Is This Really America? People Thrown in Jail for Medical Debts?

Is This Really America? People Thrown in Jail for Medical Debts?

The nightmare from Obamacare left millions of Americans worse off with their health insurance. President Trump is calling for a bipartisan bill from Congress to make healthcare more affordable for the millions of Americans who cannot afford health coverage.

President Trump reversed Obamacare, which was killing the nation on mandatory health insurance many Americans could not afford. The penalty was applied during the income tax season when fines were issued. There was a recent survey where 90 percent of Americans want this problem fixed.

There are still unresolved issues that Congress can’t seem to get on the right page when it comes to fixing the problem with affordable healthcare. Why? Because Democrats run the house and oversee the health care insurance. That is why nothing can get done. They were too busy trying to get rid of a president who did nothing wrong.

Now another legal issue has come up where reporters from CBS News brought to light, people are now going to jail in a county in Kansas for not having the money to pay on their medical expenses. Almost every American either has or knows someone that has medical bills they are trying to pay. Imagine going to jail because the system fixed it to where people have to show up in court and go to jail if they don’t.

This leaves a chain reaction of poverty because of Attornies like Michael Hassenplug, who built their business representing hospitals and doctors collect their debts. Hassenplug put in the recommendation with the local judge who approved it and made it a local law.

The law states every three months, those who owe on medical bills must appear in court to pass what they call a “debtors exam” to prove they cannot pay their bills. If the party does not show up for two hearings, a warrant for their arrest is put in place for contempt of court.

Once the warrant is served, the person gets arrested, booked, and thrown in jail. The bond is set at $500. Guess who gets the money? Attorney Michael Hassenplug receives a portion of the bail money and any other money collected to pay the debt.

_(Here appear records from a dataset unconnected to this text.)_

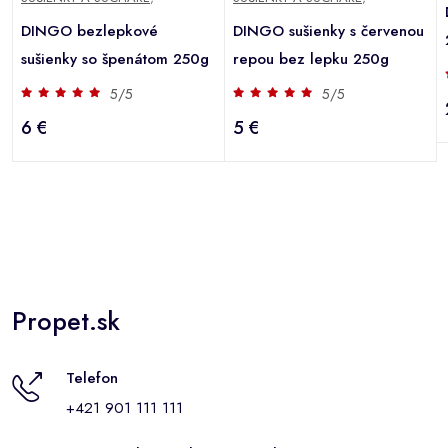
DINGO bezlepkové
DINGO sušienky s červenou
sušienky so špenátom 250g
repou bez lepku 250g
5/5
5/5
6 €
5 €
Propet.sk
Telefon
+421 901 111 111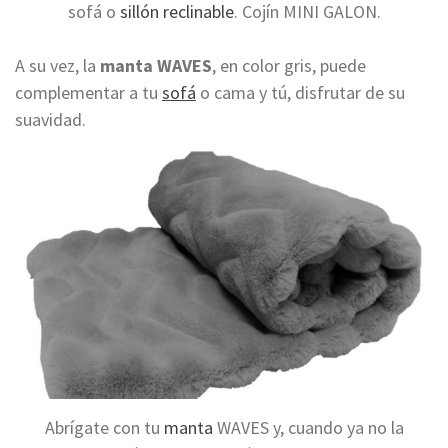
sofá o
sillón reclinable
. Cojín MINI GALON.
A su vez, la
manta WAVES
, en color gris, puede
complementar a tu
sofá
o cama y tú, disfrutar de su
suavidad.
Abrígate con tu
manta
WAVES y, cuando ya no la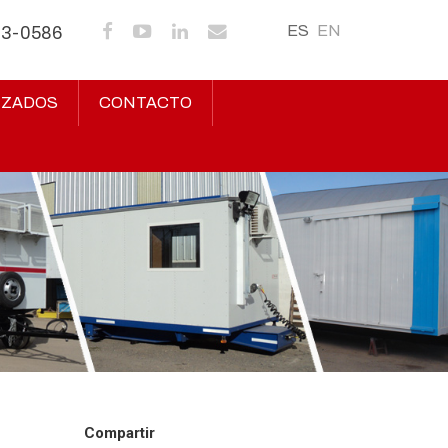
ES
EN
43-0586
IZADOS
CONTACTO
Compartir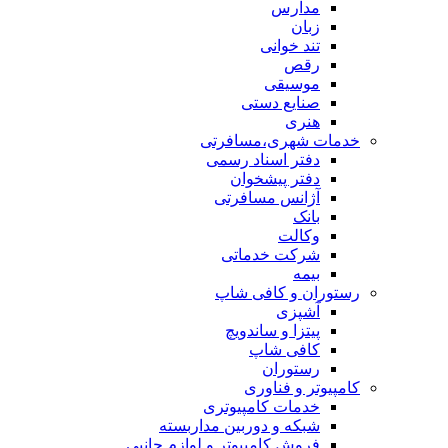
مدارس
زبان
تند خوانی
رقص
موسیقی
صنایع دستی
هنری
خدمات شهری،مسافرتی
دفتر اسناد رسمی
دفتر پیشخوان
آژانس مسافرتی
بانک
وکالت
شرکت خدماتی
بيمه
رستوران و کافی شاپ
آشپزی
پیتزا و ساندویچ
کافی شاپ
رستوران
کامپیوتر و فناوری
خدمات کامپیوتری
شبكه و دوربين مداربسته
فروش كامپيوتر و لوازم جانبي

The way bail money works in most cases when the defendant shows up for their court date, the bail money is refunded. In Coffeyville, Kansas, it goes to the Attorney and toward the medical debt owed.

Nusrat Choudhury, the deputy director of the ACLU, stated, “This raises serious constitutional concerns. What’s happening here is a jailhouse shake-down for cash that is the criminalization of private debt.”

So here we have a family who does the best they can to pay their debt on medical bills by going to work. They have to miss work and show up for court, losing money to pay on their bills to tell the judge they are poor and cannot pay their medical bills. It is a never-ending cycle.

The Biggs family was interviewed and was a victim of this law in the Kansas county. Tres and Heather Briggs’ child Lane had leukemia when he was five. Heather had a case of Lyme disease during the same time frame and suffered from seizures.

Heather told reporters, “We had so many multiple health issues in our family at the same time, it put us in a bracket that made insurance unattainable. It would have made no sense. We would have had to have not eaten, not had a home.”

Her husband, Tres, worked two jobs to pay their bills when they fell behind. Biggs stated, “You wouldn’t think you’d go to jail over medical bills.”

Tres continued to describe the incident as he was arrested and thrown in jail, “I was scared to death. I’m a country kid. I had to strip down, get hosed, and put a jumpsuit on.” He added the bail was $500, and all he had was $50 to $100.

By missing work, they would not have paid the bills. By paying the bail, they go deeper into debt. So Tress Biggs went to work and got arrested. It is a no-win situation for almost all of the people in Coffeyville, where poverty is twice the national average.

Attorney Hassenplug stated, “I’m just doing my job. They want the money collected, and I’m trying to do my job as best I can by following the law.” He added, “We’re sending them to jail for contempt of court for failure to appear.” Yeah, his law.